Estarrecedor nessa história da Cartilha “Politicamente Correto & Direitos Humanos” é a naturalização do autoritarismo. A cartilha, lançada há quase um ano, ganhou destaque a partir de um artigo de João Ubaldo Ribeiro no O Globo, onde afirma que “Estamos ingressando numa era totalitária. É o primeiro passo para se instituir uma nova língua e baixar normas sobre as palavras que devemos usar”.
Parece ingênuo afirmar que “estamos ingressando”, quando disfarçada de democracia, a oligarquia brasileira constituiu-se desde a colonização e se mantém no poder até hoje, apesar da renovação de alguns grupos em alguns territórios.
A defesa de Nilmário Miranda, secretário de Direitos Humanos, entretanto, impede-nos de examinar até a exaustão a afirmação de João Ubaldo, pois é ainda mais sintomática do autoritarismo presente no governo que a própria cartilha. Nilmário afirma que “Não há nada de autoritário. É um texto educativo, não vai ser transformado em lei”.

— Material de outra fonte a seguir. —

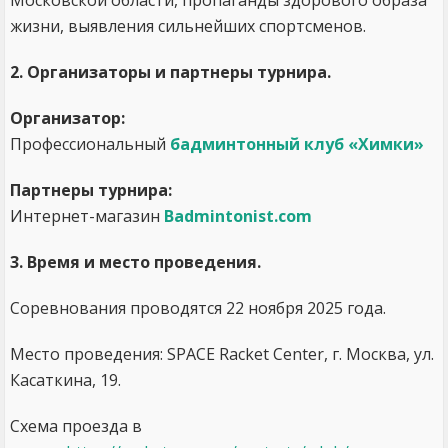
Московской области, пропаганды здорового образа
жизни, выявления сильнейших спортсменов.
2. Организаторы и партнеры турнира.
Организатор:
Профессиональный
бадминтонный клуб «Химки»
Партнеры турнира:
Интернет-магазин
Badmintonist.com
3. Время и место проведения.
Соревнования проводятся 22 ноября 2025 года.
Место проведения: SPACE Racket Center, г. Москва, ул.
Касаткина, 19.
Схема проезда в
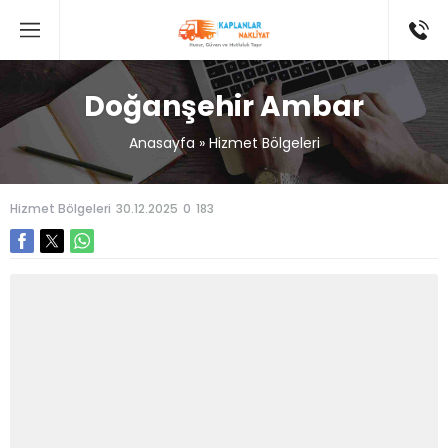
Doğanşehir Ambar
Anasayfa
»
Hizmet Bölgeleri
Hizmet Bölgeleri
30.12.2025
0
183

Em primeiro lugar, é obviamente autoritário reclamar para si a prerrogativa de determinar como os demais devem se expressar, que palavras e expressões devem ou não fazer uso, mas é outro o clímax da afirmação.
O secretário elimina a clara relação entre autoritarismo e educação, como se uma das principais formas de manutenção do status quo não fosse justamente a educação.Educação, aliás, é matéria que, a despeito do considerável avanço das últimas décadas, permanece como espaço privilegiado para a reprodução do sistema autoritário.
Além de ignorar que o autoritarismo se manifesta através da educação, Nilmário Miranda ainda deixa transparecer em si mesmo o autoritarismo cristalizado e naturalizado, pois afirma que o texto da cartilha “não vai ser transformado em lei”, como se ele ou o governo contassem com poder tal que pudesse impedir a legislação presente e futura de se basear em tal cartilha para reformar as leis existentes ou mesmo as criar totalmente novas.
A nova cartilha do governo deve mesmo ser recolhida, talvez queimada, mas não só ela. Devem ser banidas de nosso país todas as cartilhas e todas as apostilas. Todas as promessas mentirosas de conhecimento fácil.
Os livros didáticos devem ser conservados em nossa terra, acessível a todos, mas não como instrumento de educação e sim como peça de museu. Deve-se criar o Museu do Livro Didático.
Devem tomar lugares dos livros didáticos os tão somente ou simplesmente chamados livros. Educandos de todas as idades devem ter acesso à pluralidade e à diversidade e não convidados a consumir conhecimento em forma de lata, monótono e monocórdio, com aparência de verdade.
O livro didático em sua tradição e a novidade das apostilas dos “cursinhos” são expressão do autoritarismo que assola a nação brasileira. São não mais que a materialização de uma maldição que cada geração renova para seus filhos.
É urgente que a família brasileira, seja qual for sua composição, assuma a tarefa de casa de ler em conjunto livros de história, de literatura, de geografia, de direito, de política e de vários outros saberes. Que cada cidadão seja convidado a ler em família, uma ou duas horas por dia, o livro do seu gosto. Que o governo gaste seu dinheiro comprando e distribuindo o maior número de livros através das bibliotecas ainda em funcionamento em nosso país.
Talvez com a adesão de muitos à leitura em família encontre-se saída para a tradição autoritária brasileira. Talvez muitos se tornem até consumidores, compradores de livros e de jornais, não apenas por terem desenvolvido o gosto pela leitura, mas principalmente por que certamente terão desenvolvido potencial: necessidade, desejo e poder para consumir mais que o estritamente necessário ao atendimento de suas necessidades fisiológicas ou, nos melhores casos, também de segurança.
Somente no dia em que muitos brasileiros, mesmo que não todos, mas ao menos uma parcela significativa, que seja dos jovens, puderem pensar em sua realização pessoal e profissional o Brasil poderá se ver livre do jugo autoritário de suas oligarquias pré-republicanas. Antes disso, antes da nação contar com cidadãos conscientes e necessitados de sua própria cidadania, toda polêmica relacionada à liberdade, à justiça ou à democracia é mera expressão retórica da farsa democrática high tech, com suas belíssimas urnas eletrônicas, modelo exportação para o mundo do exercício brasileiro de democracia.
Politicamente Correto & Direitos Humanos não passa de mais uma entre tantas maquiagens baratas e mal aplicadas com o objetivo de minimizar a feiúra e a crueza da parca formação intelectual da nação brasileira. Um faz de conta como tantas outras cartilhas, apostilas, livros didáticos, merendas escolares, bolsas escola, bolsas família e tudo mais que possa retardar o empoderamento popular.